CME boosts margins for copper futures after sizzling rally to record

Credit: CME

The CME Group will lift margin requirements for copper futures, which hit record highs this week as investors with bearish positions were squeezed, attracting further buying by speculators.

The rally that has seen CME prices jump nearly 30% so far this year would likely remain on the boil in the short term, including on the London Metal Exchange, analysts said.

The US exchange operator raised the outright margins on copper futures by $500 to $5,000 per contract, effective after the close of business on Thursday, the CME’s clearing house said in a notice.

The CME also pushed up margins for spreads of the metal used in the power and construction industries, with the July/August spread jumping by 25% to $500.
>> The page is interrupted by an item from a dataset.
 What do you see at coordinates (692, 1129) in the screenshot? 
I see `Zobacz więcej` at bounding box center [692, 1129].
Sources told Reuters on Wednesday that the CME rally was partly fuelled by commodity traders Trafigura and IXM seeking physical copper to cover large bearish positions on the CME.

But finding copper that can be delivered on the CME has been tricky because much of LME inventories are Russian origin, which is not accepted on the CME. The US exchange also does not allow metal produced in top refined producer China.
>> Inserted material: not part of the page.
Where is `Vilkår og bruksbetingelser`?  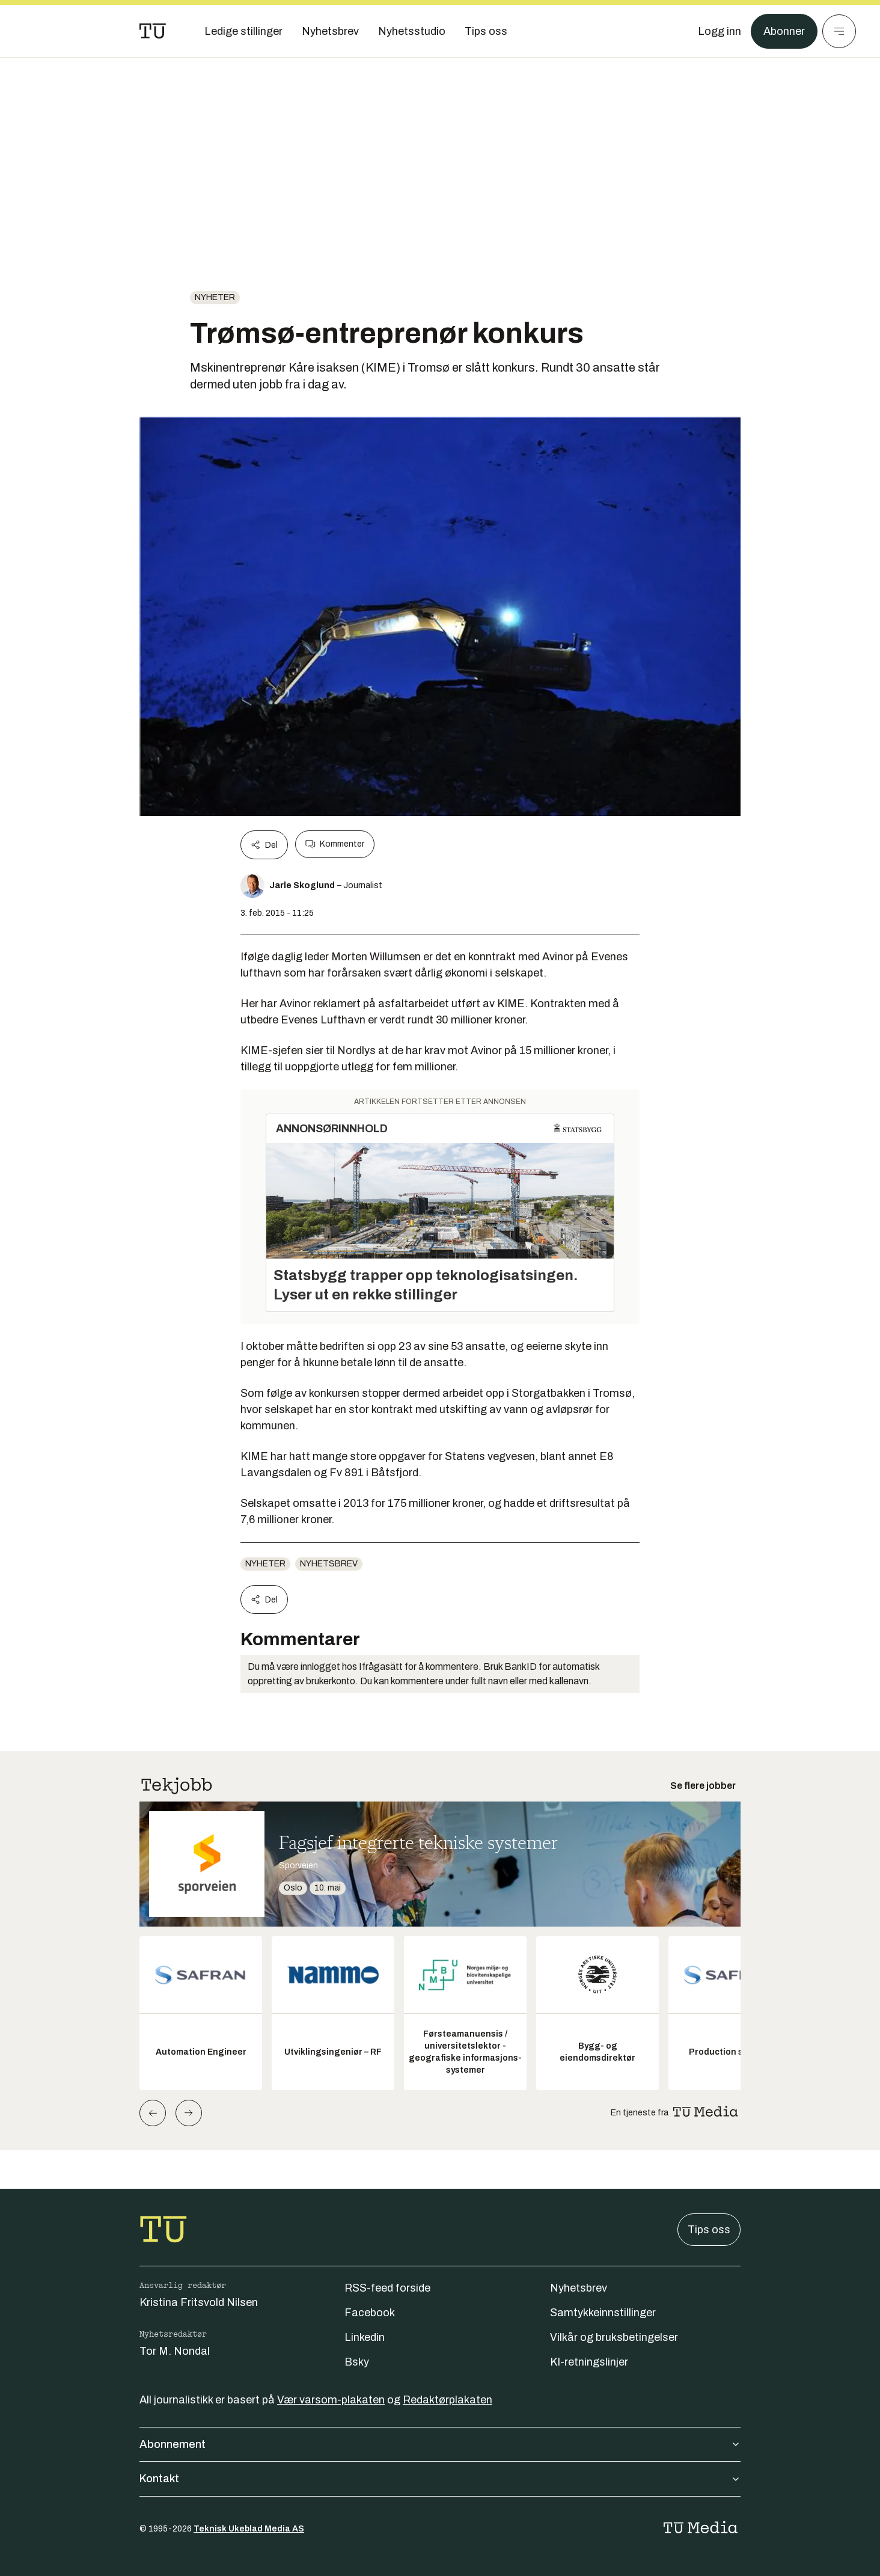 Vilkår og bruksbetingelser is located at coordinates (614, 2337).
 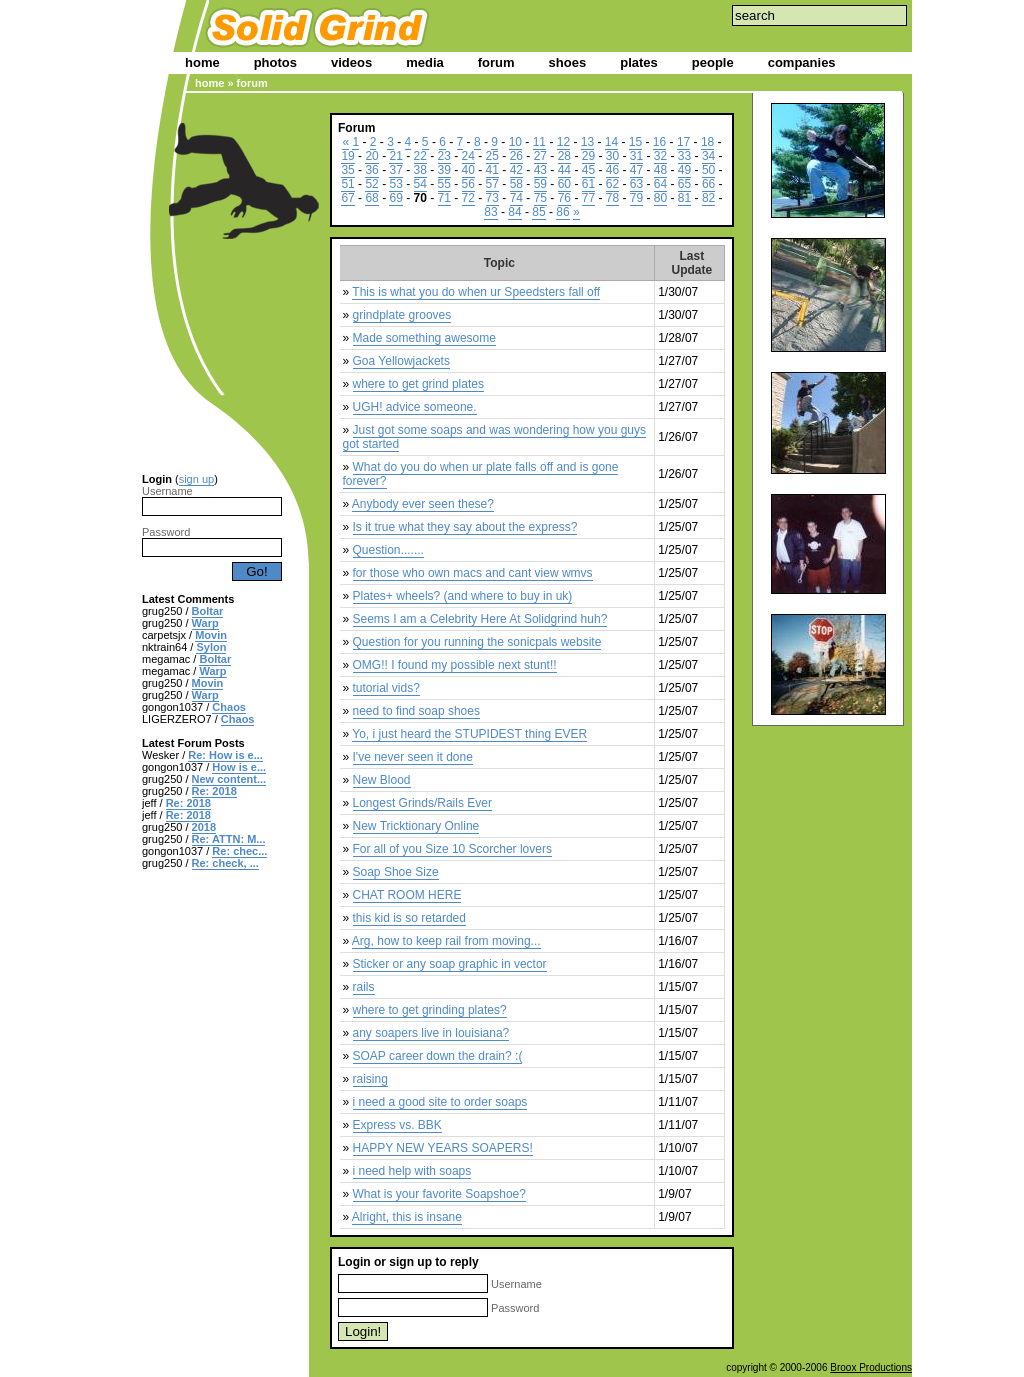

Trafigura was asking producers to redirect material from other destinations to the US, the sources said.

The hefty jump in CME copper prices has outpaced gains on the LME and created an opportunity for traders to buy on the LME and sell on the CME, known are arbitrage trading.

“We expect the Comex premium over LME to narrow as arbitrageurs ship physical units to the US, but this will take time,” Citi analyst Max Layton said in a note.

May Comex copper futures hit a record of $5.1775 a lb on Wednesday and were down 1% at $4.9225 on Thursday at 1320 GMT.

Analyst Ed Meir at broker Marex said technical signals were not yet showing a peak in Comex copper.

“Although prices came off their highs, they still finished with decent gains, especially in the forwards and thus avoided the washout usually associated with a peak,” he said in a note.

The Comex May contract at its peak was equivalent to $11,414 per ton while the LME price benchmark price has risen as far as $10,445.50 a ton and was up 1.2% at $10,340 on Thursday.